Photo Courtesy of The Seattle Times
With Super Tuesday less than a week away, millions of Americans across the country are gearing up to vote in their primary elections and choose the Democratic party nominee who will face Donald Trump in the 2020 presidential election. The results of this upcoming primary, which has 14 states participating, could very much set the stage for who will take the lead. Although the Democratic establishment is pushing for the success of the moderate candidates—Joe Biden, Pete Buttigieg and Elizabeth Warren—only one is gaining the most tangible traction as the frontrunner of this race: Senator Bernie Sanders.
Sanders, who faced defeat after losing the Democratic nomination to Hillary Clinton in the 2016 election cycle, is running again on a platform of instilling revolutionary change in the country—now with more supporters, more campaign donations and more momentum than ever before.
He has built his platform on his lifelong fight for civil rights and social justice, focusing on working class families, marginalized communities and the youth of America. Where critics deem his plans and policies “radical,” others find him to be the inspiring agent of change that the country needs. Sanders prides his campaign on raising the most contributions on the grassroots organization level than any other campaign before, “by the working class and for the working class.”
On Feb. 17, Sanders hosted a rally at the Tacoma Dome in Tacoma, Wash., with around 17,000 supporters in attendance. Before he took the stand, Seattle’s District 7 Councilwoman Kshama Sawant and Washington state’s Congresswoman Pramila Jayapal—both democratic socialists—came forward to endorse Sanders in his run for office.
As Sanders walked up to face the crowd, just about everyone who filled the stadium stood up from their seats to welcome him in, chanting “Ber-nie! Ber-nie! Ber-nie!” in unison. I had previously attended a rally of his when I was a senior in high school in 2016—now, as a senior in college, and a new election cycle on the horizon, but the same man fighting for the same values he voiced back then as well.
Each issue that he spoke on throughout the rally was met with an insane amount of cheering, yelling and clapping from the crowd. He opened by speaking out against the billionaires who have funded certain presidential campaigns and continuing his fight to uphold the 99% in America as a way to form a true democracy, not an oligarchy. He also spoke highly of the workers’ rights to unions and how creating jobs and affordable housing would benefit working class individuals and families the most.
“We’re gonna make it easier for workers to join unions. We’re gonna rebuild our crumbling infrastructure and create millions of good paying union jobs,” Sanders said. “We’re gonna put ppl to work building 10 million units of low-income and affordable housing. This is America, and we will not continue having a half a billion people sleeping out on the streets.”
He elaborated more on equal pay and reproductive rights for women, which seemed to garner the most noise from all around the Tacoma Dome.

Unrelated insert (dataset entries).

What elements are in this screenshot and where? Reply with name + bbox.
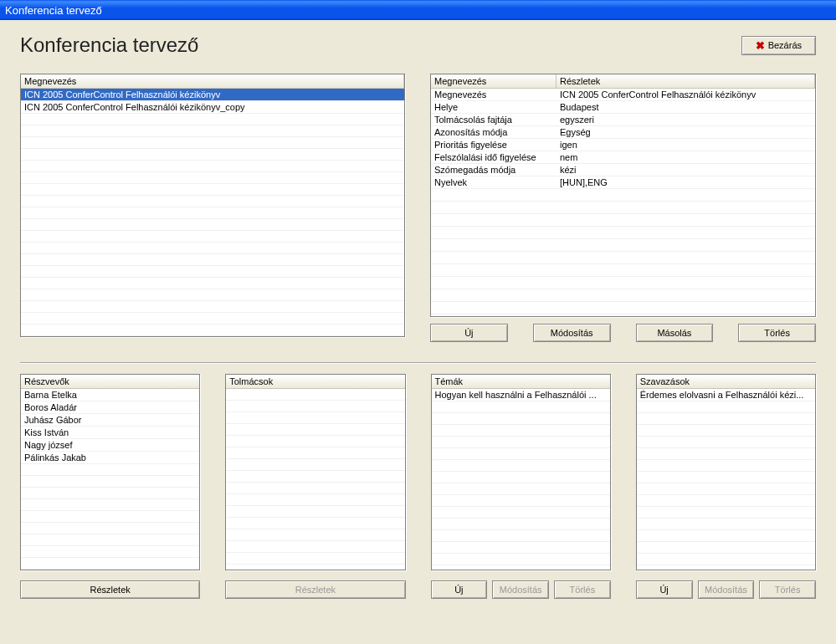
details-row: [431, 202, 815, 214]
details-row: Szómegadás módjakézi: [431, 164, 815, 176]
interpreter-row: [226, 471, 404, 483]
details-row: [431, 252, 815, 264]
participant-row: [21, 546, 199, 558]
details-row: [431, 277, 815, 289]
new-button[interactable]: Új: [430, 324, 508, 342]
details-panel: Megnevezés Részletek MegnevezésICN 2005 …: [430, 74, 816, 317]
participants-list[interactable]: Részvevők Barna EtelkaBoros AladárJuhász…: [20, 374, 200, 570]
participant-row[interactable]: Juhász Gábor: [21, 414, 199, 427]
topics-delete-button: Törlés: [554, 580, 611, 599]
vote-row: [637, 530, 815, 542]
interpreter-row: [226, 553, 404, 565]
vote-row: [637, 413, 815, 425]
close-button[interactable]: ✖ Bezárás: [741, 36, 816, 55]
topic-row[interactable]: Hogyan kell használni a Felhasználói ...: [432, 389, 610, 401]
copy-button[interactable]: Másolás: [636, 324, 714, 342]
vote-row[interactable]: Érdemes elolvasni a Felhasználói kézi...: [637, 389, 815, 401]
details-row: Felszólalási idő figyelésenem: [431, 151, 815, 164]
vote-row: [637, 554, 815, 565]
participant-row[interactable]: Boros Aladár: [21, 401, 199, 414]
interpreter-row: [226, 424, 404, 436]
topic-row: [432, 437, 610, 448]
details-row: MegnevezésICN 2005 ConferControl Felhasz…: [431, 89, 815, 101]
conference-row: [21, 254, 404, 266]
details-row: [431, 264, 815, 277]
delete-button[interactable]: Törlés: [738, 324, 816, 342]
votes-new-button[interactable]: Új: [636, 580, 693, 599]
conference-row: [21, 137, 404, 149]
participant-row: [21, 558, 199, 570]
conference-row: [21, 325, 404, 336]
votes-header: Szavazások: [637, 375, 815, 389]
participants-details-button[interactable]: Részletek: [20, 580, 200, 599]
topic-row: [432, 519, 610, 530]
topic-row: [432, 554, 610, 565]
conference-row[interactable]: ICN 2005 ConferControl Felhasználói kézi…: [21, 89, 404, 101]
conference-row: [21, 196, 404, 207]
modify-button[interactable]: Módosítás: [533, 324, 611, 342]
conference-row: [21, 301, 404, 313]
participant-row: [21, 476, 199, 488]
topic-row: [432, 460, 610, 472]
topics-modify-button: Módosítás: [492, 580, 549, 599]
conference-list[interactable]: Megnevezés ICN 2005 ConferControl Felhas…: [20, 74, 405, 337]
topics-new-button[interactable]: Új: [431, 580, 488, 599]
vote-row: [637, 425, 815, 437]
interpreter-row: [226, 401, 404, 412]
interpreter-row: [226, 436, 404, 447]
topic-row: [432, 495, 610, 507]
window-title: Konferencia tervező: [5, 4, 102, 17]
details-header-label: Megnevezés: [431, 74, 556, 89]
conference-row: [21, 243, 404, 254]
participants-header: Részvevők: [21, 375, 199, 389]
window-titlebar: Konferencia tervező: [0, 0, 836, 20]
details-row: Azonosítás módjaEgység: [431, 126, 815, 139]
participant-row: [21, 534, 199, 546]
conference-row[interactable]: ICN 2005 ConferControl Felhasználói kézi…: [21, 101, 404, 114]
interpreters-header: Tolmácsok: [226, 375, 404, 389]
votes-list[interactable]: Szavazások Érdemes elolvasni a Felhaszná…: [636, 374, 816, 570]
vote-row: [637, 542, 815, 554]
participant-row[interactable]: Kiss István: [21, 427, 199, 439]
details-row: Prioritás figyeléseigen: [431, 139, 815, 151]
topic-row: [432, 542, 610, 554]
details-row: [431, 239, 815, 252]
topic-row: [432, 448, 610, 460]
conference-row: [21, 125, 404, 137]
participant-row: [21, 499, 199, 511]
vote-row: [637, 495, 815, 507]
topics-list[interactable]: Témák Hogyan kell használni a Felhasznál…: [431, 374, 611, 570]
details-row: Tolmácsolás fajtájaegyszeri: [431, 114, 815, 126]
details-row: [431, 289, 815, 302]
interpreter-row: [226, 529, 404, 541]
participant-row[interactable]: Nagy józsef: [21, 439, 199, 452]
details-row: [431, 227, 815, 239]
details-header-value: Részletek: [556, 74, 815, 89]
participant-row: [21, 464, 199, 476]
participant-row[interactable]: Pálinkás Jakab: [21, 452, 199, 464]
interpreter-row: [226, 494, 404, 506]
interpreters-list[interactable]: Tolmácsok: [225, 374, 405, 570]
participant-row: [21, 523, 199, 534]
interpreter-row: [226, 389, 404, 401]
vote-row: [637, 460, 815, 472]
vote-row: [637, 437, 815, 448]
details-row: [431, 214, 815, 227]
interpreter-row: [226, 412, 404, 424]
details-row: HelyeBudapest: [431, 101, 815, 114]
interpreter-row: [226, 541, 404, 553]
participant-row[interactable]: Barna Etelka: [21, 389, 199, 401]
details-row: [431, 314, 815, 316]
votes-modify-button: Módosítás: [698, 580, 755, 599]
details-row: [431, 302, 815, 314]
interpreter-row: [226, 483, 404, 494]
conference-list-header: Megnevezés: [21, 74, 404, 89]
topic-row: [432, 425, 610, 437]
interpreter-row: [226, 447, 404, 459]
close-button-label: Bezárás: [768, 40, 802, 50]
participant-row: [21, 488, 199, 499]
conference-row: [21, 231, 404, 243]
details-row: Nyelvek[HUN],ENG: [431, 176, 815, 189]
topic-row: [432, 401, 610, 413]
interpreter-row: [226, 518, 404, 529]
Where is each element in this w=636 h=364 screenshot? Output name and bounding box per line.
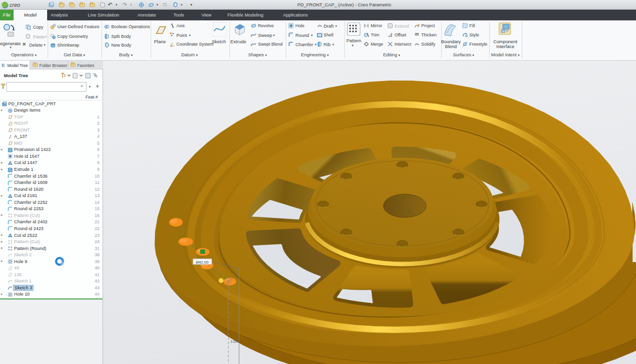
svg-text:133.17: 133.17 xyxy=(230,339,242,344)
svg-text:6: 6 xyxy=(227,279,229,282)
svg-text:Ø42.00: Ø42.00 xyxy=(196,260,209,265)
svg-text:creo: creo xyxy=(10,2,20,8)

“As a United States senator, I listen to a lot of speeches on the floor and I hear speeches from conservative Republicans who tell us they believe in small government,” Sanders said. “And I say to those hypocrites that if you believe in keeping the government off the back of the American people, understand that it is women who must control their own bodies.”
Looking past all the memes and criticism of Sanders being the country’s angry Jewish grandpa, he has continued to grow and build his platform by inspiring voters, both young and old, during this new election cycle with his progressive policies and promising solutions. His victories over the first three primary elections in Iowa, New Hampshire and Nevada have said to be history-making—and even in the face of adversity, has proven to be a subtle underdog in this race, with genuine and honest values trailblazing his lead.